The paper presents the results of the isotope, geochemical and thermobarometric study of plagio-crystalline schist containing in the Upper Anabar series of the Anabar Shield. Granulite complexes of the paleoplatforms are the most important issue in addressing the fundamental problem of the Earth's crust origin and its composition. The early stages of crust formation which correspond to the deeply metamorphosed rocks of the platform basements, available for study within the shields, are of particular interest. The study of the age and metamorphic conditions of granulites by the case of the Upper Ananbar series allows specifying the stages the Anabar Shield's ancient crust formation. Isotope-geochemical (U-Pb geochronology for zircon and Sm-Nd for garnet-amphibole-WR) and thermoba-rometric (Theriak-Domino) studies of plagio-crystalline schist allowed to identify two Paleoproterozoic metamorphism stages within the territory of the Anabar Shield with an age of about 1997 and 1919 million years. The peak conditions of granulite metamorphism are determined as 775±35 С and 7.5±0.7 kbar, the parameters of the regressive stage are 700 C and 7 kbar.
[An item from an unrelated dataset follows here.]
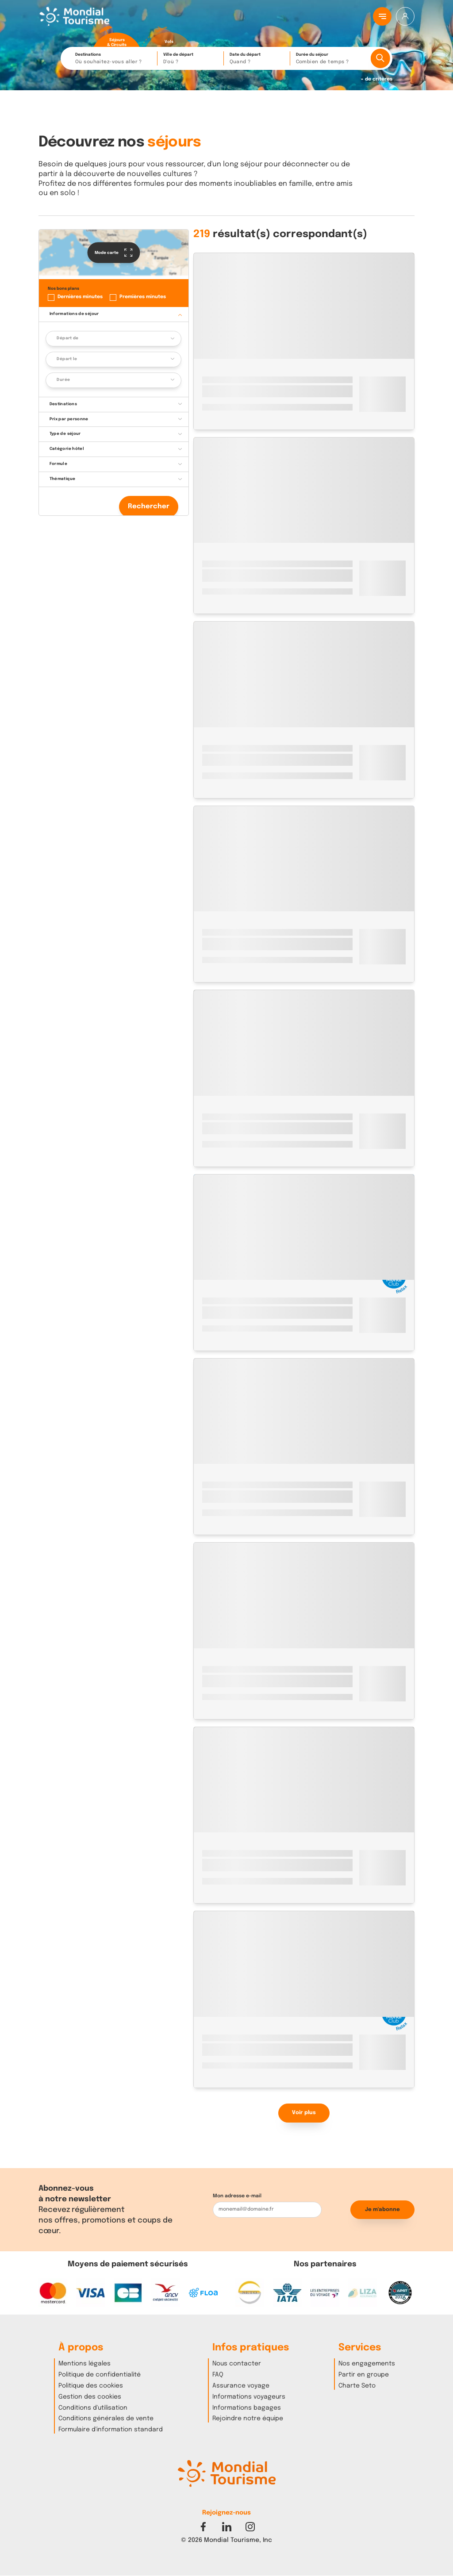  I want to click on Nos engagements, so click(366, 2364).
The sequence of the rocks metamorphic transformations can be assumed: high-thermal metamorphism of the granulite facies (T ≤ 810 C) and subsequent sub-isobaric (about 7 kbar) cooling to 700 C with a water activity increase and formation of Grt-Amp paragenesis corresponding to the transition from the granulite to amphibolite facies. Data on the REE and other trace elements distribution in zircon and rock-forming minerals obtained by the ion microprobe analysis contribute significantly to the isotope-geochemical data interpretation.